Additionally, Sharma explains that the aging of the baby boomer generation brings with it an overall increase in demand for diagnostic imaging. This is an important factor affecting all healthcare markets, although the duration of the boom will be limited by the lifespans of the boomers, who will be followed by the much-smaller Generation X.
Overall, the diagnostic imaging market is a growing one, a factor that may benefit X-ray. Data from the research group Global Markets Direct point to increasing numbers of new hospital construction driving growth in the diagnostic imaging market as a whole; this includes more than 3,000 projects, such as hospitals and outpatient clinics that are in progress in the U.S.
According to information from iData Research, the digital imaging market is experiencing the most growth, with digital technology being the biggest driving force. Specifically, digital mammography is the biggest mover in the category.

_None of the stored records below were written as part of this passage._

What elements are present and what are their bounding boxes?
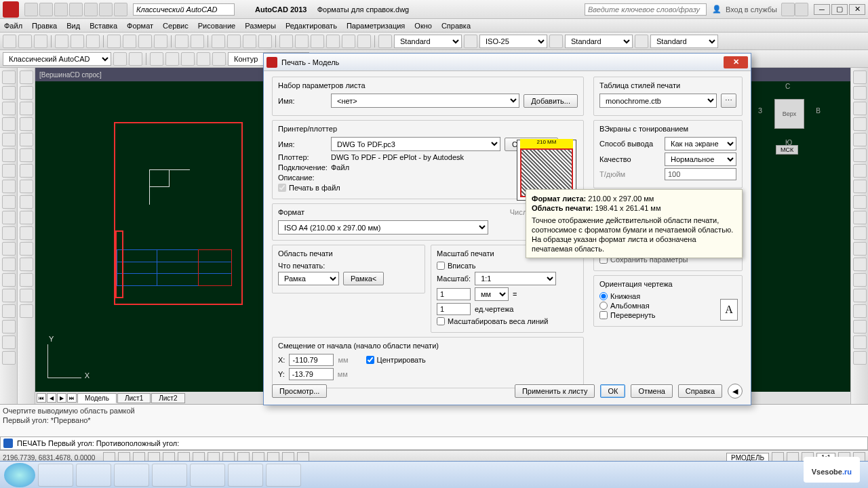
- hatch-icon[interactable]: [2, 273, 16, 287]
- chamfer-icon[interactable]: [20, 273, 33, 287]
- tab-next-icon[interactable]: ▶: [57, 393, 66, 403]
- minimize-button[interactable]: ─: [814, 4, 830, 15]
- mlstyle-select[interactable]: Standard: [565, 35, 633, 48]
- dimstyle-icon[interactable]: [464, 35, 477, 48]
- copy-icon[interactable]: [20, 86, 33, 100]
- ellipsearc-icon[interactable]: [2, 211, 16, 224]
- layer-lock-icon[interactable]: [212, 52, 226, 66]
- tab-prev-icon[interactable]: ◀: [47, 393, 56, 403]
- tab-model[interactable]: Модель: [77, 393, 117, 403]
- dialog-close-button[interactable]: ✕: [724, 56, 748, 68]
- menu-draw[interactable]: Рисование: [198, 22, 235, 30]
- preview-button[interactable]: Просмотр...: [272, 384, 327, 398]
- dim-space-icon[interactable]: [853, 226, 867, 240]
- task-app1[interactable]: [76, 464, 111, 487]
- shademode-select[interactable]: Как на экране: [665, 137, 736, 150]
- rotate-icon[interactable]: [20, 164, 33, 178]
- center-check[interactable]: Центрировать: [366, 356, 426, 364]
- qat-open-icon[interactable]: [39, 3, 53, 16]
- tb-match-icon[interactable]: [154, 35, 167, 48]
- polygon-icon[interactable]: [2, 117, 16, 131]
- vc-north[interactable]: С: [785, 83, 790, 90]
- task-autocad[interactable]: [190, 464, 225, 487]
- region-icon[interactable]: [2, 304, 16, 318]
- tb-zoomwin-icon[interactable]: [243, 35, 256, 48]
- qat-save-icon[interactable]: [54, 3, 68, 16]
- scale-unit[interactable]: мм: [475, 287, 509, 301]
- dim-radius-icon[interactable]: [853, 133, 867, 146]
- tab-last-icon[interactable]: ⏭: [67, 393, 77, 403]
- tablestyle-select[interactable]: Standard: [650, 35, 718, 48]
- qat-plot-icon[interactable]: [84, 3, 98, 16]
- cancel-button[interactable]: Отмена: [631, 384, 672, 398]
- lw-check[interactable]: Масштабировать веса линий: [437, 317, 578, 325]
- addsel-icon[interactable]: [2, 351, 16, 365]
- tb-pan-icon[interactable]: [212, 35, 225, 48]
- maximize-button[interactable]: ▢: [831, 4, 848, 15]
- qat-undo-icon[interactable]: [99, 3, 113, 16]
- menu-edit[interactable]: Правка: [32, 22, 57, 30]
- tb-palette-icon[interactable]: [311, 35, 324, 48]
- task-note[interactable]: [228, 464, 263, 487]
- fillet-icon[interactable]: [20, 289, 33, 302]
- task-folder[interactable]: [266, 464, 301, 487]
- tab-first-icon[interactable]: ⏮: [37, 393, 46, 403]
- exchange-icon[interactable]: [781, 3, 795, 16]
- dim-diam-icon[interactable]: [853, 148, 867, 162]
- scale-num1[interactable]: [437, 288, 471, 300]
- array-icon[interactable]: [20, 133, 33, 146]
- block-icon[interactable]: [2, 242, 16, 256]
- tb-redo-icon[interactable]: [191, 35, 204, 48]
- dialog-titlebar[interactable]: Печать - Модель ✕: [264, 54, 751, 71]
- tb-save-icon[interactable]: [34, 35, 47, 48]
- dim-base-icon[interactable]: [853, 195, 867, 209]
- mlstyle-icon[interactable]: [549, 35, 563, 48]
- layer-freeze-icon[interactable]: [197, 52, 210, 66]
- apply-button[interactable]: Применить к листу: [515, 384, 595, 398]
- qat-redo-icon[interactable]: [114, 3, 127, 16]
- tb-open-icon[interactable]: [18, 35, 32, 48]
- offset-icon[interactable]: [20, 117, 33, 131]
- tb-copy-icon[interactable]: [123, 35, 136, 48]
- ws-toolbar-icon[interactable]: [129, 52, 142, 66]
- ellipse-icon[interactable]: [2, 195, 16, 209]
- vc-east[interactable]: В: [816, 107, 821, 115]
- dim-ord-icon[interactable]: [853, 117, 867, 131]
- command-line[interactable]: ПЕЧАТЬ Первый угол: Противоположный угол…: [0, 436, 868, 450]
- layer-on-icon[interactable]: [181, 52, 195, 66]
- menu-dim[interactable]: Размеры: [245, 22, 276, 30]
- dimupdate-icon[interactable]: [853, 351, 867, 365]
- explode-icon[interactable]: [20, 304, 33, 318]
- ok-button[interactable]: ОК: [600, 384, 625, 398]
- tb-props-icon[interactable]: [279, 35, 293, 48]
- table-icon[interactable]: [2, 320, 16, 333]
- dim-break-icon[interactable]: [853, 242, 867, 256]
- page-setup-select[interactable]: <нет>: [331, 94, 519, 108]
- tb-sheet-icon[interactable]: [326, 35, 340, 48]
- search-input[interactable]: [585, 3, 707, 16]
- task-explorer[interactable]: [38, 464, 73, 487]
- textstyle-select[interactable]: Standard: [394, 35, 462, 48]
- tab-layout2[interactable]: Лист2: [151, 393, 184, 403]
- qat-new-icon[interactable]: [24, 3, 38, 16]
- ws-settings-icon[interactable]: [113, 52, 127, 66]
- break-icon[interactable]: [20, 242, 33, 256]
- menu-insert[interactable]: Вставка: [90, 22, 117, 30]
- menu-param[interactable]: Параметризация: [347, 22, 405, 30]
- help-icon[interactable]: [795, 3, 808, 16]
- close-button[interactable]: ✕: [849, 4, 865, 15]
- dim-aligned-icon[interactable]: [853, 86, 867, 100]
- circle-icon[interactable]: [2, 164, 16, 178]
- offset-x[interactable]: [289, 354, 334, 366]
- portrait-radio[interactable]: Книжная: [599, 292, 736, 300]
- app-icon[interactable]: [3, 1, 19, 18]
- printer-select[interactable]: DWG To PDF.pc3: [331, 137, 500, 151]
- tb-plot-icon[interactable]: [55, 35, 68, 48]
- landscape-radio[interactable]: Альбомная: [599, 302, 736, 310]
- plotstyle-edit-button[interactable]: ⋯: [721, 94, 736, 108]
- collapse-button[interactable]: ◀: [728, 384, 743, 399]
- rect-icon[interactable]: [2, 133, 16, 146]
- dimedit-icon[interactable]: [853, 320, 867, 333]
- jog-icon[interactable]: [853, 304, 867, 318]
- dim-ang-icon[interactable]: [853, 164, 867, 178]
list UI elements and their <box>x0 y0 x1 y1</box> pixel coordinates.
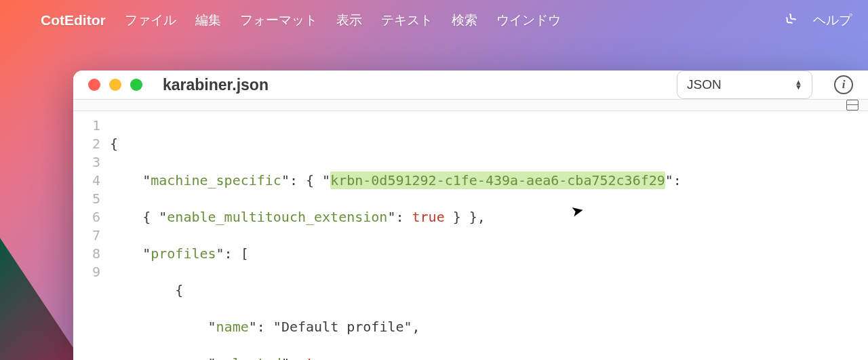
syntax-dropdown-value: JSON <box>687 77 722 92</box>
app-menu[interactable]: CotEditor <box>41 12 106 28</box>
editor-window: karabiner.json JSON ▲▼ i 1 2 3 4 5 6 7 8… <box>73 71 868 360</box>
line-number-gutter: 1 2 3 4 5 6 7 8 9 <box>73 117 110 360</box>
code-editor[interactable]: 1 2 3 4 5 6 7 8 9 { "machine_specific": … <box>73 111 868 360</box>
zoom-button[interactable] <box>130 79 142 91</box>
menu-view[interactable]: 表示 <box>336 12 362 29</box>
menu-format[interactable]: フォーマット <box>240 12 317 29</box>
highlighted-selection: krbn-0d591292-c1fe-439a-aea6-cba752c36f2… <box>330 172 665 189</box>
titlebar: karabiner.json JSON ▲▼ i <box>73 71 868 99</box>
menu-file[interactable]: ファイル <box>125 12 176 29</box>
split-view-icon[interactable] <box>846 100 859 111</box>
info-button[interactable]: i <box>834 75 853 94</box>
minimize-button[interactable] <box>109 79 121 91</box>
menu-help[interactable]: ヘルプ <box>813 12 852 29</box>
code-content[interactable]: { "machine_specific": { "krbn-0d591292-c… <box>110 117 868 360</box>
chevron-up-down-icon: ▲▼ <box>795 80 802 89</box>
menu-find[interactable]: 検索 <box>452 12 477 29</box>
menubar: CotEditor ファイル 編集 フォーマット 表示 テキスト 検索 ウインド… <box>0 0 868 41</box>
sub-toolbar <box>73 99 868 111</box>
info-icon: i <box>842 78 846 92</box>
menu-window[interactable]: ウインドウ <box>496 12 561 29</box>
menu-text[interactable]: テキスト <box>381 12 433 29</box>
menu-edit[interactable]: 編集 <box>195 12 221 29</box>
scripts-menu-icon[interactable] <box>782 13 797 28</box>
traffic-lights <box>88 79 142 91</box>
close-button[interactable] <box>88 79 100 91</box>
syntax-dropdown[interactable]: JSON ▲▼ <box>677 71 812 99</box>
document-title: karabiner.json <box>163 76 269 94</box>
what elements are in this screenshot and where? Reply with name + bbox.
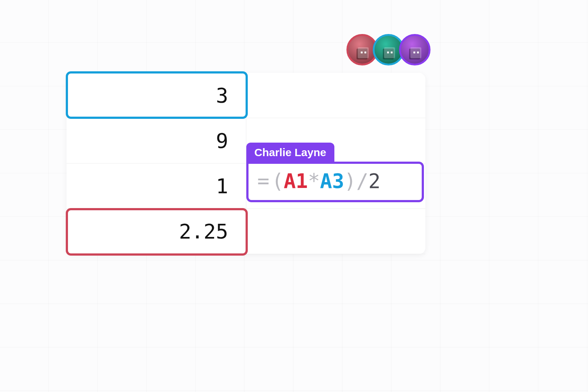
formula-token-ref-A3: A3 <box>320 169 344 193</box>
cell-value: 3 <box>216 83 228 107</box>
formula-token-equals: = <box>257 169 269 193</box>
svg-rect-2 <box>361 52 363 53</box>
formula-editor[interactable]: =(A1*A3)/2 <box>246 162 424 202</box>
svg-rect-10 <box>414 52 416 53</box>
cell-value: 2.25 <box>179 219 228 243</box>
svg-rect-7 <box>391 52 393 53</box>
cell-B4[interactable] <box>246 209 426 254</box>
formula-token-lparen: ( <box>272 169 284 193</box>
avatar-cube-icon <box>405 44 424 64</box>
collaborator-name-badge: Charlie Layne <box>246 143 334 162</box>
svg-rect-11 <box>417 52 419 53</box>
table-row: 2.25 <box>67 209 425 254</box>
svg-rect-3 <box>365 52 367 53</box>
cell-B1[interactable] <box>246 73 426 118</box>
cell-A1[interactable]: 3 <box>67 73 246 118</box>
avatar-user-3[interactable] <box>399 34 430 65</box>
cell-A2[interactable]: 9 <box>67 118 246 163</box>
collaborator-cursor: Charlie Layne =(A1*A3)/2 <box>246 143 424 202</box>
formula-token-number: 2 <box>368 169 380 193</box>
svg-rect-5 <box>384 47 395 58</box>
collaborator-avatars <box>346 34 430 65</box>
collaborator-name: Charlie Layne <box>254 146 326 158</box>
table-row: 3 <box>67 73 425 118</box>
avatar-cube-icon <box>379 44 398 64</box>
formula-token-ref-A1: A1 <box>284 169 308 193</box>
formula-token-star: * <box>308 169 320 193</box>
cell-value: 1 <box>216 174 228 198</box>
svg-rect-1 <box>358 47 369 58</box>
cell-value: 9 <box>216 129 228 152</box>
svg-rect-9 <box>410 47 421 58</box>
avatar-cube-icon <box>352 44 372 64</box>
formula-token-rparen: ) <box>344 169 356 193</box>
cell-A4[interactable]: 2.25 <box>67 209 246 254</box>
cell-A3[interactable]: 1 <box>67 163 246 208</box>
formula-token-slash: / <box>356 169 368 193</box>
svg-rect-6 <box>387 52 389 53</box>
spreadsheet: 3 9 1 2.25 Charlie Layne =(A1*A3)/2 <box>67 73 425 254</box>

Roberto Aranibar is a research analyst in Frost & Sullivan’s medical imaging team. He has found the transition to DR to be partly driven by lowering costs of picture archiving and communications systems (PACS), which make it “cheaper to have some kind of archiving.” Combined with the higher operational costs of using film, DR is consistently gaining ground, and with it bringing faster and more efficient workflow.
In the past, DR had also been held back by previous cost differentials compared to CR; the cassette-based CR systems were cheaper on the front end than DR, meaning that conversion from analog to digital technology was more expensive when moving to a DR system. However, Aranibar notes that “more vendors are coming up with retrofit options that can be used with analog systems.” These retrofit options bring conversion within reach of more analog users.
Aranibar also predicts that the recovery of the U.S. economy should bring with it a greater number of financing options to address the lack of financing previously available for those who want to convert to digital. He notes that over time, with the operational cost savings accruing from the switch from analog, facilities “still will come out ahead.”
One company that is staying on the forefront of this emerging technology, for instance, is EDGE Medical Devices. In October 2009, EDGE advanced the industry by commercially releasing their flat-panel DR detector and universal retrofit kit. Not only does this innovation represent a significant technological advancement, it also enables facilities to streamline their installation process. According to EDGE Chairman of the Board Uri Geiger, his company is “well-positioned to bring DR to hospitals, clinics and outpatient centers that have previously been unable to afford to upgrade.”
Although X-ray is a mature technology, developments are still being made in the market. In early 2008, Frost & Sullivan recognized Tustin, Calif.-based Toshiba America Medical Systems with their 2007 North American award for Technology Innovation award in response to the development of the 5-axis Infinix CFi-BP system. This cardiovascular X-ray system can be maneuvered in all angles and includes a flat-panel detector for clear visualization of the smallest blood vessels. It was designed for a pediatric population, but is used for adults as well.
Such technological innovations continue to drive the X-ray market, even as it settles into maturity. Developments in high-end cardiovascular systems, systems targeted to pediatric populations, and the like are all driving a market that is likely to be important for some time to come.